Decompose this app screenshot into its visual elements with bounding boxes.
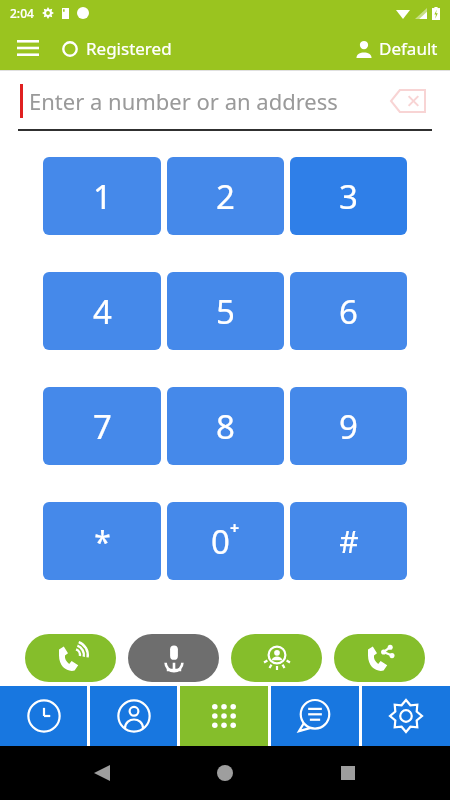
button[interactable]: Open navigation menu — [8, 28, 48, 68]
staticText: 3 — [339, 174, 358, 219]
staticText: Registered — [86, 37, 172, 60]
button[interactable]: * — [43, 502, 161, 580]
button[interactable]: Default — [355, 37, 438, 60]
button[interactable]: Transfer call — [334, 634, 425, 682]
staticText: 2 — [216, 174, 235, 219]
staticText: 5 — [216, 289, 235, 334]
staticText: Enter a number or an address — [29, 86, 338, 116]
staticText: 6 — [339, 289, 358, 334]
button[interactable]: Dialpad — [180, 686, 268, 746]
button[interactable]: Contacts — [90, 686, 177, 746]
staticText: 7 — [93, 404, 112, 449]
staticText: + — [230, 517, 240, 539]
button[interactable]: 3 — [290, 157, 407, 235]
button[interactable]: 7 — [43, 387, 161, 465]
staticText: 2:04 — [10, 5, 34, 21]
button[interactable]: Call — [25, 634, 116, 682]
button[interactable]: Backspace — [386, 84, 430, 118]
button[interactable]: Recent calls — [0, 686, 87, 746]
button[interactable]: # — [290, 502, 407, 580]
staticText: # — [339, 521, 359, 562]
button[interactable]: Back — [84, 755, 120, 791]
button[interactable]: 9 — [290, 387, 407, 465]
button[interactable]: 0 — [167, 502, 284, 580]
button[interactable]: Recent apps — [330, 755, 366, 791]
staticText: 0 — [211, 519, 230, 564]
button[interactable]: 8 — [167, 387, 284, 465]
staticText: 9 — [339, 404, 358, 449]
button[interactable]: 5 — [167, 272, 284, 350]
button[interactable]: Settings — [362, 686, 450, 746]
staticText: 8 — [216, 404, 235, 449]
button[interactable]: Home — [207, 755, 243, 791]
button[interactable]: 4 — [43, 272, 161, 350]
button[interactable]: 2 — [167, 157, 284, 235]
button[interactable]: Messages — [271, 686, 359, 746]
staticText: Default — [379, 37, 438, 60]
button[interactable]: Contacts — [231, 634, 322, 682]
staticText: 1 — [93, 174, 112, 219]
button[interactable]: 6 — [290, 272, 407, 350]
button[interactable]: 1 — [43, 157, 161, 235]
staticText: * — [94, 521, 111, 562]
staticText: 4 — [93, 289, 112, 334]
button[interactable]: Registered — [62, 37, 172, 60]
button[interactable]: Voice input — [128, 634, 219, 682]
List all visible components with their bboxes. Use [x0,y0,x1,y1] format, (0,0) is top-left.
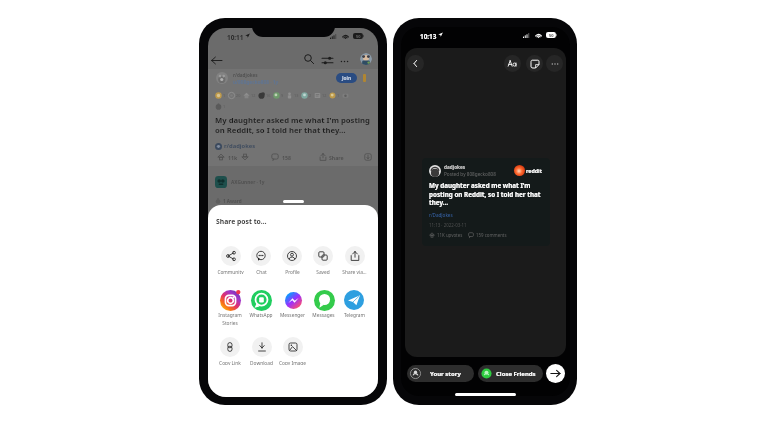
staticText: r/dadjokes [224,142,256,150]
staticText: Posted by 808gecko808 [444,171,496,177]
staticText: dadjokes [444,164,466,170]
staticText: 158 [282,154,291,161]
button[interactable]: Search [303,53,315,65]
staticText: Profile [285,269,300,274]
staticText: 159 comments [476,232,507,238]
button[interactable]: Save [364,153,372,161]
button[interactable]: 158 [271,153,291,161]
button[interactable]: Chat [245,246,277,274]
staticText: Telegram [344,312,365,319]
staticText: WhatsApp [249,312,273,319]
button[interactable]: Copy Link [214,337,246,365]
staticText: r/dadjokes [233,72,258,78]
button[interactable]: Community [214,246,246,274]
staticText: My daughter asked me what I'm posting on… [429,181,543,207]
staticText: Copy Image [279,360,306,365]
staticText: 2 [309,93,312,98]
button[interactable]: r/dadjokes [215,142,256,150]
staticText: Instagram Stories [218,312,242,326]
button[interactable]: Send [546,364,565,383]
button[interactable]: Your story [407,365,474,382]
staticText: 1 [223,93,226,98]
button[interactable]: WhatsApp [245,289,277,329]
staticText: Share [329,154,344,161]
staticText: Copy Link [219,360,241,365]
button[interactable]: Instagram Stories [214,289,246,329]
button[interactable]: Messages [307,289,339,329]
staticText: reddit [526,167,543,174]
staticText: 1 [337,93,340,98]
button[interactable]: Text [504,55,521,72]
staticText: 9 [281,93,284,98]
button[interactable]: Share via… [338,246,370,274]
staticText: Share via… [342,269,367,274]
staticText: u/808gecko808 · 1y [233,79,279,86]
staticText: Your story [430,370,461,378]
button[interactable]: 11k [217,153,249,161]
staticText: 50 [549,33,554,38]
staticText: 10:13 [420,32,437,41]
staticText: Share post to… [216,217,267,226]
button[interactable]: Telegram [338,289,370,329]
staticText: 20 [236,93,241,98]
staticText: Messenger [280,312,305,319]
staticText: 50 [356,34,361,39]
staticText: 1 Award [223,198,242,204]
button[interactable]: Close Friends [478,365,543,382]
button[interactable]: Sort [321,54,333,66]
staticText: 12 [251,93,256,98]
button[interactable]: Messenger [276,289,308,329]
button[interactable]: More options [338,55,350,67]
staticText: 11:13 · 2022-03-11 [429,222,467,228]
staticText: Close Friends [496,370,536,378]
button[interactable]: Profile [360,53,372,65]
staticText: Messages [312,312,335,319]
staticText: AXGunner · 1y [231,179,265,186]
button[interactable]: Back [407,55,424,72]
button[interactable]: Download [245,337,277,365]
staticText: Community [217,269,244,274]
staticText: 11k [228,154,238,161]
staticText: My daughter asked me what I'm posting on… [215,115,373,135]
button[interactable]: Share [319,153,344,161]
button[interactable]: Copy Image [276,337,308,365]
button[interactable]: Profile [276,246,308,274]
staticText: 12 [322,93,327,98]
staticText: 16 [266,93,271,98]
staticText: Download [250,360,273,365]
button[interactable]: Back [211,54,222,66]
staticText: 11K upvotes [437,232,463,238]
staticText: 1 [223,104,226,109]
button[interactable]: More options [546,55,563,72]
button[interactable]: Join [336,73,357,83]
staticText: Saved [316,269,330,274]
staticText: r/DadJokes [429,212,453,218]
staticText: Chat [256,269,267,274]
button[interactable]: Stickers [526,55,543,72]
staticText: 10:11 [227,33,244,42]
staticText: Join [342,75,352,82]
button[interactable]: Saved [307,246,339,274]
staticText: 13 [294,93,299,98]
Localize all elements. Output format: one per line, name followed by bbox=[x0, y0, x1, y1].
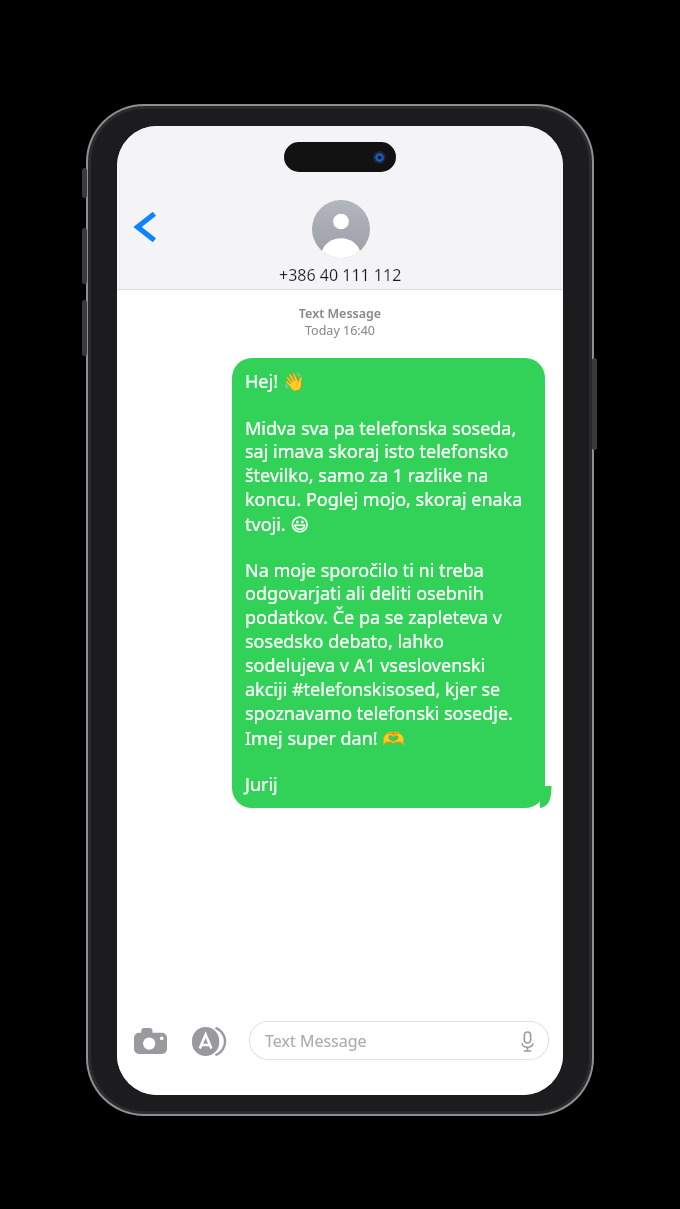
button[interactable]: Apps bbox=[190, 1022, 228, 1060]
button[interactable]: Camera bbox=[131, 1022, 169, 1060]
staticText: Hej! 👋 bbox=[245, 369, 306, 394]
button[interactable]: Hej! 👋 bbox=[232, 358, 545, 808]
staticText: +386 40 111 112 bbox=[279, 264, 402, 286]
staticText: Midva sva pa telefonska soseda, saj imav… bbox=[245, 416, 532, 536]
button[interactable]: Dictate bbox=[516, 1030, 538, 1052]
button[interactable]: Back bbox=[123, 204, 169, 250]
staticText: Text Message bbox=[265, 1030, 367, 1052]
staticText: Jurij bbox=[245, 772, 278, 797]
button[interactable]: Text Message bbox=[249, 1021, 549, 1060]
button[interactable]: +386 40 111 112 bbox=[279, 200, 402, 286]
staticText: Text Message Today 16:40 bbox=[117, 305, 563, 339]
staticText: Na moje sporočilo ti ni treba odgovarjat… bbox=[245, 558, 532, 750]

→ **TO DO**
Return, from the data above, each line in which the string "Close" appears.

→ **SOLVED PROBLEM**
button[interactable]: Close Friends [478,365,543,382]
staticText: Close Friends [496,370,536,378]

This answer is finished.